2. Description of Related Art
Replicated optical elements include diffractive and/or refractive micro-optical elements for influencing an optical beam in any pre-defined manner, refractive elements such as lenses, potentially at least partially reflecting elements etc.
When optical elements are produced by replication, there is often a basic configuration involving a substrate and replication material on a surface thereof, which replication material is shaped and hardened in the course of a replication process.
Of special interest are the wafer-scale fabrication processes, where an array of optical elements is fabricated on a disk-like (“wafer”) structure, which subsequently to replication is separated (“diced”) into parts constituting the individual elements. ‘Wafer scale’ refers to the size of disk like or plate like substrates of sizes comparable to semiconductor wafers, such as disks having diameters between 2 inches (5.08 cm.) and 12 inches (30.48 cm.).

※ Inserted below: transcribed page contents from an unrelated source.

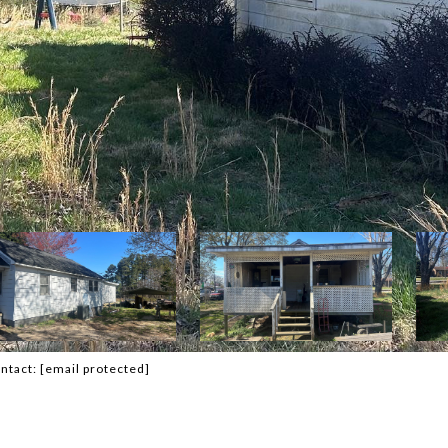
ontact:
[email protected]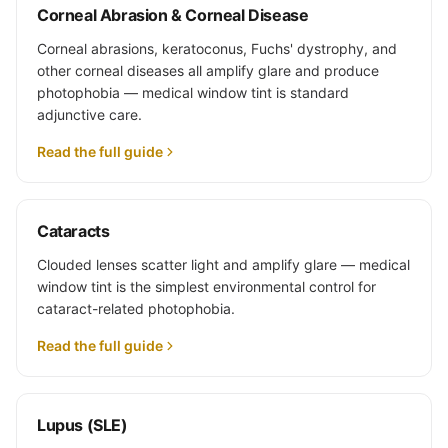
Corneal Abrasion & Corneal Disease
Corneal abrasions, keratoconus, Fuchs' dystrophy, and
other corneal diseases all amplify glare and produce
photophobia — medical window tint is standard
adjunctive care.
Read the full guide
Cataracts
Clouded lenses scatter light and amplify glare — medical
window tint is the simplest environmental control for
cataract-related photophobia.
Read the full guide
Lupus (SLE)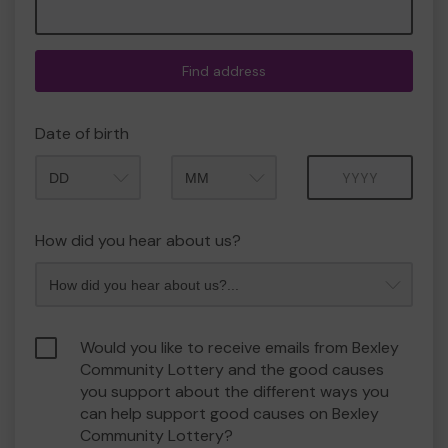
Find address
Date of birth
Month
Year
How did you hear about us?
Would you like to receive emails from Bexley
Community Lottery and the good causes
you support about the different ways you
can help support good causes on Bexley
Community Lottery?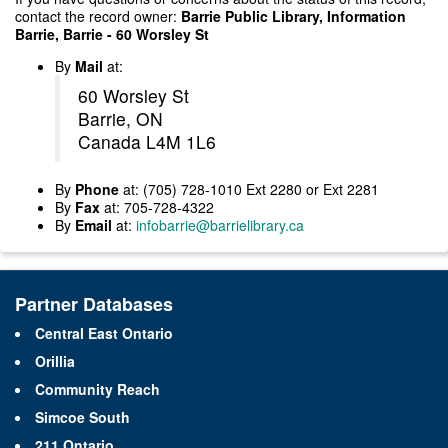
contact the record owner:
Barrie Public Library, Information
Barrie, Barrie - 60 Worsley St
By
Mail
at:
60 Worsley St
Barrie, ON
Canada L4M 1L6
By
Phone
at: (705) 728-1010 Ext 2280 or Ext 2281
By
Fax
at: 705-728-4322
By
Email
at:
infobarrie@barrielibrary.ca
Partner Databases
Central East Ontario
Orillia
Community Reach
Simcoe South
211 Ontario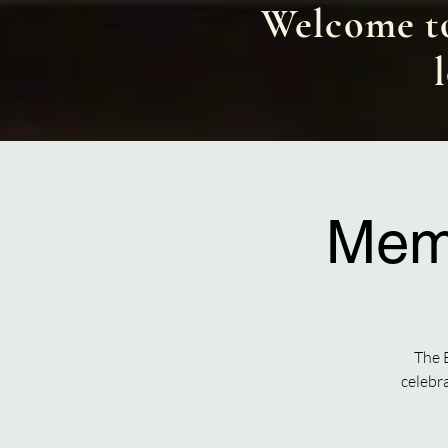
Welcome to
Memo
The 
celebr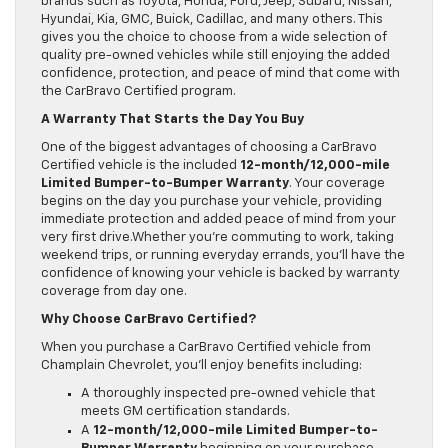
brands such as Toyota, Honda, Ford, Jeep, Subaru, Nissan,
Hyundai, Kia, GMC, Buick, Cadillac, and many others. This
gives you the choice to choose from a wide selection of
quality pre-owned vehicles while still enjoying the added
confidence, protection, and peace of mind that come with
the CarBravo Certified program.
A Warranty That Starts the Day You Buy
One of the biggest advantages of choosing a CarBravo
Certified vehicle is the included
12-month/12,000-mile
Limited Bumper-to-Bumper Warranty
. Your coverage
begins on the day you purchase your vehicle, providing
immediate protection and added peace of mind from your
very first drive.Whether you’re commuting to work, taking
weekend trips, or running everyday errands, you’ll have the
confidence of knowing your vehicle is backed by warranty
coverage from day one.
Why Choose CarBravo Certified?
When you purchase a CarBravo Certified vehicle from
Champlain Chevrolet, you’ll enjoy benefits including:
A thoroughly inspected pre-owned vehicle that
meets GM certification standards.
A
12-month/12,000-mile Limited Bumper-to-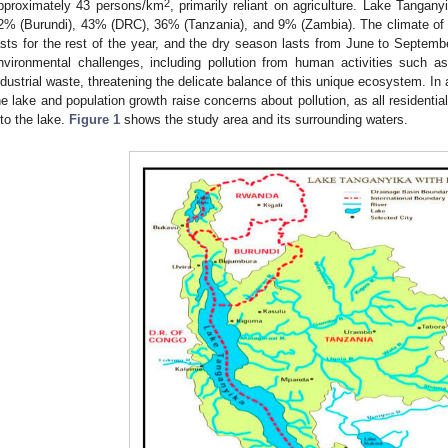
2
pproximately 43 persons/km
, primarily reliant on agriculture. Lake Tangany
2% (Burundi), 43% (DRC), 36% (Tanzania), and 9% (Zambia). The climate of t
asts for the rest of the year, and the dry season lasts from June to Septemb
nvironmental challenges, including pollution from human activities such as d
ndustrial waste, threatening the delicate balance of this unique ecosystem. In
he lake and population growth raise concerns about pollution, as all residentia
nto the lake.
Figure 1
shows the study area and its surrounding waters.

In wafer-scale replication processes, a single blob of replication material for the replica is disposed on the substrate. However, in such process, depending on properties of the replication material, the aspect ratio of replicated structures in waver-scale replication is limited. If the structures to be replicated are not flat and have a high aspect ratio, it is difficult to make sure that all structures are duly filled by replication material. Also for structures with a limited aspect ratio, one has to dispense a large amount of replication material in order to make sure that also, in peripheral regions, enough replication material remains so that all structures are replicated. Often, it will happen that air gets trapped against the replication surface, i.e. in the mold. This causes defects in the finished replicated elements. In the case of optical elements, defective elements are rejected.
BRIEF SUMMARY OF THE INVENTIONIt is an object of the invention to create a method, and a tool for manufacturing optical elements, which overcome the drawbacks of the prior art and which improve the quality of elements replicated in this manner, and reduce the occurrence of defects.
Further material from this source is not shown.